[Collected data]
[Start of section]

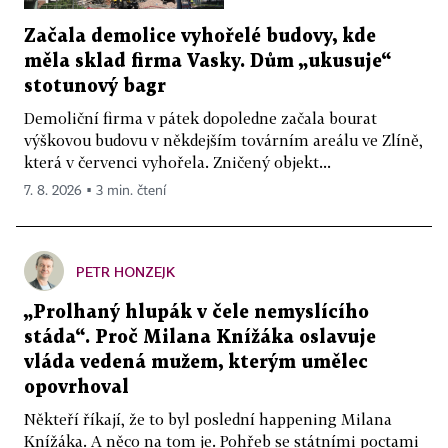
Začala demolice vyhořelé budovy, kde
měla sklad firma Vasky. Dům „ukusuje“
stotunový bagr
Demoliční firma v pátek dopoledne začala bourat
výškovou budovu v někdejším továrním areálu ve Zlíně,
která v červenci vyhořela. Zničený objekt...
7. 8. 2026 ▪ 3 min. čtení
PETR HONZEJK
„Prolhaný hlupák v čele nemyslícího
stáda“. Proč Milana Knížáka oslavuje
vláda vedená mužem, kterým umělec
opovrhoval
Někteří říkají, že to byl poslední happening Milana
Knížáka. A něco na tom je. Pohřeb se státními poctami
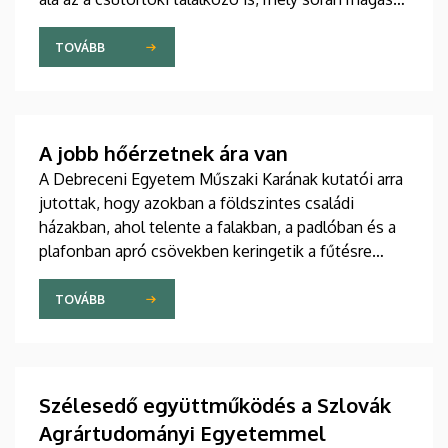
rangú kínai delegációt fogadtak az intézmény
vezetői a Főépület Rektori Tanácstermében. A
TOVÁBB
megbeszélés fókuszában az egyetem hivatalos
csatlakozása állt a távol-keleti partnerek globális
szakmai szövetségéhez.
A jobb hőérzetnek ára van
A Debreceni Egyetem Műszaki Karának kutatói arra
jutottak, hogy azokban a földszintes családi
házakban, ahol telente a falakban, a padlóban és a
plafonban apró csövekben keringetik a fűtésre
használt melegvizet, az egyenletesebb eloszlás
miatt jobb ugyan a hőérzet, mint egy radiátoros
TOVÁBB
épületben, ugyanakkor az előbbi fűtési megoldás
többe is kerül.
Szélesedő együttműködés a Szlovák
Agrártudományi Egyetemmel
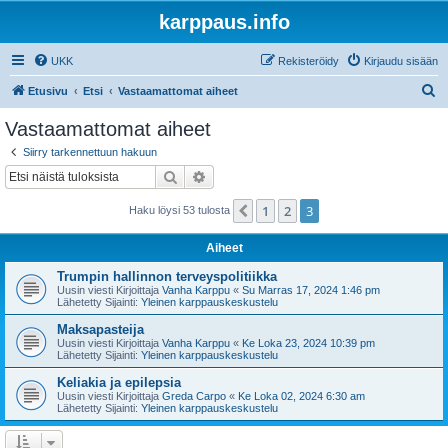
karppaus.info
UKK
Rekisteröidy
Kirjaudu sisään
E
Etusivu
Etsi
Vastaamattomat aiheet
t
Vastaamattomat aiheet
s
Siirry tarkennettuun hakuun
i
Etsi
Tarkennettu haku
1
2
3
Edellinen
Haku löysi 53 tulosta
Aiheet
Trumpin hallinnon terveyspolitiikka
Uusin viesti Kirjoittaja
Vanha Karppu
«
Su Marras 17, 2024 1:46 pm
Lähetetty Sijainti:
Yleinen karppauskeskustelu
Maksapasteija
Uusin viesti Kirjoittaja
Vanha Karppu
«
Ke Loka 23, 2024 10:39 pm
Lähetetty Sijainti:
Yleinen karppauskeskustelu
Keliakia ja epilepsia
Uusin viesti Kirjoittaja
Greda Carpo
«
Ke Loka 02, 2024 6:30 am
Lähetetty Sijainti:
Yleinen karppauskeskustelu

[End of section]

WHAT NEEDS TO BE DONE: Every entry above should come back exactly as written, except for its pictures.

ANSWER SECTION:
Začala demolice vyhořelé budovy, kde
měla sklad firma Vasky. Dům „ukusuje“
stotunový bagr
Demoliční firma v pátek dopoledne začala bourat
výškovou budovu v někdejším továrním areálu ve Zlíně,
která v červenci vyhořela. Zničený objekt...
7. 8. 2026 ▪ 3 min. čtení
PETR HONZEJK
„Prolhaný hlupák v čele nemyslícího
stáda“. Proč Milana Knížáka oslavuje
vláda vedená mužem, kterým umělec
opovrhoval
Někteří říkají, že to byl poslední happening Milana
Knížáka. A něco na tom je. Pohřeb se státními poctami
rangú kínai delegációt fogadtak az intézmény
vezetői a Főépület Rektori Tanácstermében. A
TOVÁBB
megbeszélés fókuszában az egyetem hivatalos
csatlakozása állt a távol-keleti partnerek globális
szakmai szövetségéhez.
A jobb hőérzetnek ára van
A Debreceni Egyetem Műszaki Karának kutatói arra
jutottak, hogy azokban a földszintes családi
házakban, ahol telente a falakban, a padlóban és a
plafonban apró csövekben keringetik a fűtésre
használt melegvizet, az egyenletesebb eloszlás
miatt jobb ugyan a hőérzet, mint egy radiátoros
TOVÁBB
épületben, ugyanakkor az előbbi fűtési megoldás
többe is kerül.
Szélesedő együttműködés a Szlovák
Agrártudományi Egyetemmel
karppaus.info
UKK
Rekisteröidy
Kirjaudu sisään
E
Etusivu
Etsi
Vastaamattomat aiheet
t
Vastaamattomat aiheet
s
Siirry tarkennettuun hakuun
i
Etsi
Tarkennettu haku
1
2
3
Edellinen
Haku löysi 53 tulosta
Aiheet
Trumpin hallinnon terveyspolitiikka
Uusin viesti Kirjoittaja
Vanha Karppu
«
Su Marras 17, 2024 1:46 pm
Lähetetty Sijainti:
Yleinen karppauskeskustelu
Maksapasteija
Uusin viesti Kirjoittaja
Vanha Karppu
«
Ke Loka 23, 2024 10:39 pm
Lähetetty Sijainti:
Yleinen karppauskeskustelu
Keliakia ja epilepsia
Uusin viesti Kirjoittaja
Greda Carpo
«
Ke Loka 02, 2024 6:30 am
Lähetetty Sijainti:
Yleinen karppauskeskustelu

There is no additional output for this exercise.